***** Given records *****
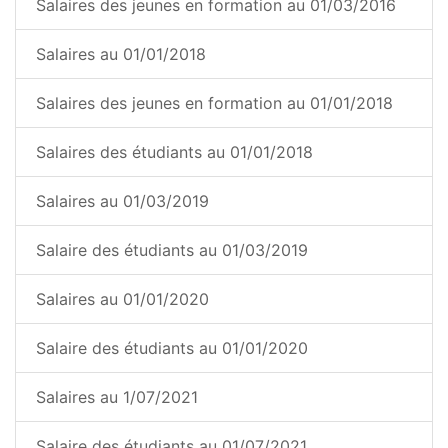
Salaires des jeunes en formation au 01/03/2016
Salaires au 01/01/2018
Salaires des jeunes en formation au 01/01/2018
Salaires des étudiants au 01/01/2018
Salaires au 01/03/2019
Salaire des étudiants au 01/03/2019
Salaires au 01/01/2020
Salaire des étudiants au 01/01/2020
Salaires au 1/07/2021
Salaire des étudiants au 01/07/2021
*****
List each line of the records that holds the string "jeunes".

Salaires des jeunes en formation au 01/03/2016
Salaires des jeunes en formation au 01/01/2018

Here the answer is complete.